The Employment Appeals Tribunal has directed a London Employment Tribunal to reconsider its decision in March 2019 which upheld claims against Metroline Travel by five bus drivers that they were entitled to meal relief payments.
The drivers, Sean D’Auvergne, Tariq Khan, Kingsly Chime, Kerwyn Dyte and Peter Coward were originally employed by Arriva North London. They were entitled to meal relief payments if they had to take meal breaks away from a recognised relief facility.
Until around mid-2010, Arriva paid meal relief payment to drivers who took their meal breaks at Hampstead Heath, as that facility was not a recognised relief facility.

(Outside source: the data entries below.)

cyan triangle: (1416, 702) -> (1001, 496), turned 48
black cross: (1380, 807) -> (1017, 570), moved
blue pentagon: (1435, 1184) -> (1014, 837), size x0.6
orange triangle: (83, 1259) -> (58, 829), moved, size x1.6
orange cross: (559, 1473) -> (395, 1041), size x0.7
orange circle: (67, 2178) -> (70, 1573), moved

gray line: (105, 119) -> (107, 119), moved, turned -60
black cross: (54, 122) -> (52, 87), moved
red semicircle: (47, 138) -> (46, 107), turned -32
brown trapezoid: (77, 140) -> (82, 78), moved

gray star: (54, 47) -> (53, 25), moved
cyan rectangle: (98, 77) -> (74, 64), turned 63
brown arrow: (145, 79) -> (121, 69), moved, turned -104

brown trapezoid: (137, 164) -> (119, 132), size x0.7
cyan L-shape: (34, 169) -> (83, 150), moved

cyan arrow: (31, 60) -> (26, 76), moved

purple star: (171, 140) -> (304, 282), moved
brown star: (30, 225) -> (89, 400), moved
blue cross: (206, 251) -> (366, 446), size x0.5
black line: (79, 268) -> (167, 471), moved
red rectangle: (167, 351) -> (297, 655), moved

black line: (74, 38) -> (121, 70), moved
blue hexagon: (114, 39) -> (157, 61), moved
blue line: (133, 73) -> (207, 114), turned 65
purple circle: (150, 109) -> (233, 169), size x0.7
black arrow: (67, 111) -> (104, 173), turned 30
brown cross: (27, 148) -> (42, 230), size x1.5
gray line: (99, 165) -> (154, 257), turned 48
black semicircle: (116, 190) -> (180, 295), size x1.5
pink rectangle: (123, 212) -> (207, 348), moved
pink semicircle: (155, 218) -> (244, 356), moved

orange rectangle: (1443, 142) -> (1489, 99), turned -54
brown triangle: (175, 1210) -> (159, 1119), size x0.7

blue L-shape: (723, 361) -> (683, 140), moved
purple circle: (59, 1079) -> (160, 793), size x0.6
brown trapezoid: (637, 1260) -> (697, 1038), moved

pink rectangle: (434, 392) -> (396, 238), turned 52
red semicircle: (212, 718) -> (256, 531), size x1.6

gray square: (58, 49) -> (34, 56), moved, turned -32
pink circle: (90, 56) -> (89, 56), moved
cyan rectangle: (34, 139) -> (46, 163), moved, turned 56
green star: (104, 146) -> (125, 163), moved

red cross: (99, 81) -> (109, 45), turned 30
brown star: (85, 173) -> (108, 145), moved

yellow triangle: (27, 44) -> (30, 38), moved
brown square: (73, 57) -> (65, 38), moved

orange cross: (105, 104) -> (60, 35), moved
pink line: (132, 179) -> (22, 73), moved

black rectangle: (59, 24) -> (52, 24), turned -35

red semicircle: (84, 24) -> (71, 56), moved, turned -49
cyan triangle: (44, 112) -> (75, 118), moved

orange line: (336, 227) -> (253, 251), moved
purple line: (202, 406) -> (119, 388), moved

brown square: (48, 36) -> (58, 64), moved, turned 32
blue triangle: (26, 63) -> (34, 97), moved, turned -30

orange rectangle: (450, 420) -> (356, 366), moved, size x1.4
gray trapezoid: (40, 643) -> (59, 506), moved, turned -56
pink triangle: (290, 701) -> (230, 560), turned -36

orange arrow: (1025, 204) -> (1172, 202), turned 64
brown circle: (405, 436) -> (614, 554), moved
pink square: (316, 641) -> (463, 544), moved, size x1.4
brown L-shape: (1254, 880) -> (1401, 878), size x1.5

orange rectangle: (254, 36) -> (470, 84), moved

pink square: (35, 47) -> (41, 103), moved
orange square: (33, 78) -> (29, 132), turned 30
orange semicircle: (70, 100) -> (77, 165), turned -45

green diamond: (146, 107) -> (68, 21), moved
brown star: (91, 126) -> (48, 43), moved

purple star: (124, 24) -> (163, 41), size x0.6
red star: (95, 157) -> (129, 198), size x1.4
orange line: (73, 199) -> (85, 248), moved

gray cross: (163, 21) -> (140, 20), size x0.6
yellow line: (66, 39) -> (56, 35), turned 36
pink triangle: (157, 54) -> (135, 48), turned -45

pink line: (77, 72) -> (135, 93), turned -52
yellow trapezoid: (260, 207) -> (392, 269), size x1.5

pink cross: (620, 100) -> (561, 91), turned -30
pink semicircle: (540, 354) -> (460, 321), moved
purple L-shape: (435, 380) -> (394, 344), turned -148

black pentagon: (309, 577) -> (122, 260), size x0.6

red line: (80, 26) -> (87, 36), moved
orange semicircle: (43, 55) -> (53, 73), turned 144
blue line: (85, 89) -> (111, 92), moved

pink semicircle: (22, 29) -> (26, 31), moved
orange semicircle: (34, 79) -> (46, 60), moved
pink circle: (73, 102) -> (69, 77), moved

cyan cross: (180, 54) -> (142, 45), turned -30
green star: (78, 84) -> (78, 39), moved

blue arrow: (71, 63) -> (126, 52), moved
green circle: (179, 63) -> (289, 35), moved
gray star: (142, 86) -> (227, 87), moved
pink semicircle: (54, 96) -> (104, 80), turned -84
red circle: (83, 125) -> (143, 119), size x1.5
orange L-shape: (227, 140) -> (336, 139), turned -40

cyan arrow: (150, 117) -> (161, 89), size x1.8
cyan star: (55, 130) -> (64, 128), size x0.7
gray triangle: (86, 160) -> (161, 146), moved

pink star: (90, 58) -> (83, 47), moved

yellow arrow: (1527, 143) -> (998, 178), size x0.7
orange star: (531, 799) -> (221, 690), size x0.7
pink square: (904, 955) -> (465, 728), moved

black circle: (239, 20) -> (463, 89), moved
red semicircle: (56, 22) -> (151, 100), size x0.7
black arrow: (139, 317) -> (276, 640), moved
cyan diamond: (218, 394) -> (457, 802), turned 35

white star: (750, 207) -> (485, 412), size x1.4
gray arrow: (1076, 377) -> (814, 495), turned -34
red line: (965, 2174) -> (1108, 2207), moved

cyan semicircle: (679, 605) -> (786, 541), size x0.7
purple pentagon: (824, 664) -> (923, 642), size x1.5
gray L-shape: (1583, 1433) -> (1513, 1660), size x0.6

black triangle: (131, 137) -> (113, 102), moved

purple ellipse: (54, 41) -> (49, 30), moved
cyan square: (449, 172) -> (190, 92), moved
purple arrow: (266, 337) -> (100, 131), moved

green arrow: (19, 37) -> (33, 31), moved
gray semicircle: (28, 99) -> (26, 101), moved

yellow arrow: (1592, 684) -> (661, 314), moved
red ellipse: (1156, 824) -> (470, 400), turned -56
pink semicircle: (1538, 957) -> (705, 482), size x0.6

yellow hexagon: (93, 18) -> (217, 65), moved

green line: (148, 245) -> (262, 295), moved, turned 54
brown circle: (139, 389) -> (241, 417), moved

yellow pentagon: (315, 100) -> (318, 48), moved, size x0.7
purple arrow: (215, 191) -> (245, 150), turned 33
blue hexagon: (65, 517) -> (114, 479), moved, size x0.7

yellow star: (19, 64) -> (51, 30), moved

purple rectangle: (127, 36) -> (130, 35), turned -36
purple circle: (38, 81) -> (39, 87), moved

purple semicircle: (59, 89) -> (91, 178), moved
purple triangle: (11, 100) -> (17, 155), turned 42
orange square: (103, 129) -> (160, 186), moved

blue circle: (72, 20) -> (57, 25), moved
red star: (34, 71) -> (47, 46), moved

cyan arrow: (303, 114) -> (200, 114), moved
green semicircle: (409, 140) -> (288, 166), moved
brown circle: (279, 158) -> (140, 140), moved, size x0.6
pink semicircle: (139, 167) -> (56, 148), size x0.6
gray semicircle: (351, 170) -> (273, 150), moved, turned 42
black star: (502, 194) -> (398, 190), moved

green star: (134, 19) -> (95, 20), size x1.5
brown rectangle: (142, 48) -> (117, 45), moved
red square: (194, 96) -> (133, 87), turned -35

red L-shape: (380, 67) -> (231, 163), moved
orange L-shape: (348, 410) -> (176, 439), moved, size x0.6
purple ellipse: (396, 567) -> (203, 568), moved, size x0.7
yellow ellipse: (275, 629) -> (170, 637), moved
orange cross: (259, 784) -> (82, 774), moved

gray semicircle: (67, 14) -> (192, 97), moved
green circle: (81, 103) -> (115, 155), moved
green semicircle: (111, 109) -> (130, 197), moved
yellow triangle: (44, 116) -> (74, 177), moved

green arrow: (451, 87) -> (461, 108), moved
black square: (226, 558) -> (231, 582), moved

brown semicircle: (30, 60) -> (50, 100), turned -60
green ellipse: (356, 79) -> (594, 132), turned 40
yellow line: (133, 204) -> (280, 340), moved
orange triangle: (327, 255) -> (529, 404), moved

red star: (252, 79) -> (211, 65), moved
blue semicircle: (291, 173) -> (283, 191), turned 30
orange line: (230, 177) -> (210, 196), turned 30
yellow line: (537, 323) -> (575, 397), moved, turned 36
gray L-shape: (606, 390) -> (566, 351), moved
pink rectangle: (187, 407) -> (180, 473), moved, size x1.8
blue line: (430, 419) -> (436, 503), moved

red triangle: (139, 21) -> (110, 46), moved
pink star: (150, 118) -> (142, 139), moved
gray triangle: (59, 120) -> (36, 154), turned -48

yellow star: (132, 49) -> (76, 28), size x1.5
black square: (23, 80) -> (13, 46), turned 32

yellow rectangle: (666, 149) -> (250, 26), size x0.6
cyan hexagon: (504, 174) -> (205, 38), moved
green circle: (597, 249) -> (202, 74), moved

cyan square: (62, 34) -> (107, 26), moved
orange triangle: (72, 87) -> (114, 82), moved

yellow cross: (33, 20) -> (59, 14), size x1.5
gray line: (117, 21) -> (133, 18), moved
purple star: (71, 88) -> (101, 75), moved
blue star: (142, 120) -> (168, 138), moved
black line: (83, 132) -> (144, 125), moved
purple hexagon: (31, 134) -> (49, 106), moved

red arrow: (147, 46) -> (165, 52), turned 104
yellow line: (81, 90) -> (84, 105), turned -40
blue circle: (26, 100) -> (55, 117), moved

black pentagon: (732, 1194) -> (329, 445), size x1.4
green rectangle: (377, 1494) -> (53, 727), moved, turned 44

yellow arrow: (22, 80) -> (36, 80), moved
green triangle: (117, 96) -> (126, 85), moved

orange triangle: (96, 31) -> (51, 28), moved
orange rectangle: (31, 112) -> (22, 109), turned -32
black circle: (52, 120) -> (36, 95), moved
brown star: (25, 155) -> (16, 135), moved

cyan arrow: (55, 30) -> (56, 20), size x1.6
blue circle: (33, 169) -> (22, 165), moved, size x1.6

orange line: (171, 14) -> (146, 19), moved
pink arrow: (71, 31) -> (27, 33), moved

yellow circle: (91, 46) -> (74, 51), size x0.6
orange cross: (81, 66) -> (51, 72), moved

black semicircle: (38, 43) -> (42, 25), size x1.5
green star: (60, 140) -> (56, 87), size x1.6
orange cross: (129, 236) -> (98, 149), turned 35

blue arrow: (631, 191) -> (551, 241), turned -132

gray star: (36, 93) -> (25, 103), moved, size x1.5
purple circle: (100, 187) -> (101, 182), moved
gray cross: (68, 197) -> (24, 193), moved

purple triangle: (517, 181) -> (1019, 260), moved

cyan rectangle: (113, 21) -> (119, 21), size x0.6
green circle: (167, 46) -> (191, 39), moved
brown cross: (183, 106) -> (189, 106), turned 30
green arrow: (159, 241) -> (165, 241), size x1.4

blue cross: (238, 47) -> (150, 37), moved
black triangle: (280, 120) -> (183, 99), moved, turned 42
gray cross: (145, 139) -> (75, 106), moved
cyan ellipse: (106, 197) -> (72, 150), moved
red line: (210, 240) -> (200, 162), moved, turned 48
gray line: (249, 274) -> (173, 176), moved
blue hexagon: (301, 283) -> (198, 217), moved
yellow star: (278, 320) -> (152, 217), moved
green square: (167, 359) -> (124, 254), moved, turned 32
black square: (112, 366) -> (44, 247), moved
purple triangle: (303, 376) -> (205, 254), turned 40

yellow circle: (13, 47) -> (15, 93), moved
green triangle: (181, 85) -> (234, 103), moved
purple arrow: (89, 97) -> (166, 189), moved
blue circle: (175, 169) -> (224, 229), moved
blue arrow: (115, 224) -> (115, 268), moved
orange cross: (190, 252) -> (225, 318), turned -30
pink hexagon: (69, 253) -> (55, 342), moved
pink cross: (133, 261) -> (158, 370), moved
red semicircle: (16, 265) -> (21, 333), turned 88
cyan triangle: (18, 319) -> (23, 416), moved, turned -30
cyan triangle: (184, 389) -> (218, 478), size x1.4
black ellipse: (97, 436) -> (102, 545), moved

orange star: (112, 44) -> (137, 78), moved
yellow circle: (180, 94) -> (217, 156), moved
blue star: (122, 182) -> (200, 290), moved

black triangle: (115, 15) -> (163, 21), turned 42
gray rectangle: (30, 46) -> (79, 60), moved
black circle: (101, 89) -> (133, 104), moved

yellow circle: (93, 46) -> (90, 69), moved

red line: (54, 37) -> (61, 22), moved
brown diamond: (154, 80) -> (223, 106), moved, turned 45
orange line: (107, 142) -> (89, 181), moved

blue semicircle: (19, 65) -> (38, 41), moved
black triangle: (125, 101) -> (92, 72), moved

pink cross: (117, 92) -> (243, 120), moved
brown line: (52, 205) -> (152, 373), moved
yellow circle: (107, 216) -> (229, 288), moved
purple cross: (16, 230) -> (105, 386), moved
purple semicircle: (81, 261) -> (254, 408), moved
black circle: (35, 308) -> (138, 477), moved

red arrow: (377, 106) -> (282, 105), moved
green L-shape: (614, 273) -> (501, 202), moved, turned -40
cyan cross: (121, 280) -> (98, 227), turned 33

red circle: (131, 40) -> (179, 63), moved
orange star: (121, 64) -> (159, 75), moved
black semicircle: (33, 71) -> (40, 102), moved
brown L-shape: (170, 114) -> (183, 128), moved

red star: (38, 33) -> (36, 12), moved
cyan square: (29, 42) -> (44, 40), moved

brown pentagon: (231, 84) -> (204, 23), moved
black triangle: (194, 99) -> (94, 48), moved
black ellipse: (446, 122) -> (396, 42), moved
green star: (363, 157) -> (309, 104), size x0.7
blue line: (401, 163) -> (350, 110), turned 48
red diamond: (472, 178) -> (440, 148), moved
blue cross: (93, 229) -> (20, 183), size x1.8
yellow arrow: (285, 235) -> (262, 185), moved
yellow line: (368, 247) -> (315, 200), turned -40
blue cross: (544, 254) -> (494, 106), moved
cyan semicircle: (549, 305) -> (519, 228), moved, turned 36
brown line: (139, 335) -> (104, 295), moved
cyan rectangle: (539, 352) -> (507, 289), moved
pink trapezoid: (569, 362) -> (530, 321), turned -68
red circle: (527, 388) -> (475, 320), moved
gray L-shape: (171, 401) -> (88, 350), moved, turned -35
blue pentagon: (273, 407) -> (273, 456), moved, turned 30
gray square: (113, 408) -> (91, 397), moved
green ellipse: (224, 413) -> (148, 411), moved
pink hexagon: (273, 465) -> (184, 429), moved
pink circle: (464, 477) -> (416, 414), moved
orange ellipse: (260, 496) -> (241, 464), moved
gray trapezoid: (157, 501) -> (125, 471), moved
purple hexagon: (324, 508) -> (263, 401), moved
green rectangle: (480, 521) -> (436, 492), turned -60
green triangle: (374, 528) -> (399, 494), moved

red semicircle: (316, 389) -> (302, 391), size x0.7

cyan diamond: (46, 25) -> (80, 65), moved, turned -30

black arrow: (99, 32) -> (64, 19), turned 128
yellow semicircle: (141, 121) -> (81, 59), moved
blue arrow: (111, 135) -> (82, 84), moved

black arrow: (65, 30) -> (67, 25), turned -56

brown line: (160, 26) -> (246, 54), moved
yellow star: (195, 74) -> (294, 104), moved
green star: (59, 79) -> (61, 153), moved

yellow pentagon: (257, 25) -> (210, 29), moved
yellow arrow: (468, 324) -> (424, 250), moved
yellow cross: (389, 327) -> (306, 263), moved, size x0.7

The bus route concerned was transferred to Metroline in 2015, and the drivers’ contracts of employment also transferred.
Metroline had an agreement with the appropriate union recognising the Hampstead Heath facility. It therefore refused to pay the drivers the meal relief payments.
The Employment Tribunal held that the drivers had a contractual entitlement to the meal relief payment when taking their breaks at Hampstead Heath, as that facility was not a recognised facility with the meaning of their contracts of employment (as evidenced by the payments made prior to mid-2010).
There was nothing to indicate that the terms and conditions had been changed, and therefore the drivers retained their contractual entitlement.
Mr Justice Lewis upheld Metroline’s appeal against that decision and directed that the Employment Tribunal reconsider the matter. He said that the critical question for the Tribunal was how a relief facility came to be ‘recognised’ under the terms of the contract of employment.
The Tribunal had not addressed the question of whether (if the process for recognition was included in a collective agreement) those provisions were incorporated into the contract of employment of the individual drivers.
The fundamental problem with the decision of the Employment Tribunal was that there was no clear finding as to what the terms of the contract between Arriva and the drivers had been.
In particular, the Employment Tribunal did not address the means by which, under the contract, a facility became a recognised relief facility.
The Tribunal had failed to identify what the relevant terms of the contract were and to determine whether or not any recognition of the Hampstead Heath facility involved the implementation or working out of those terms.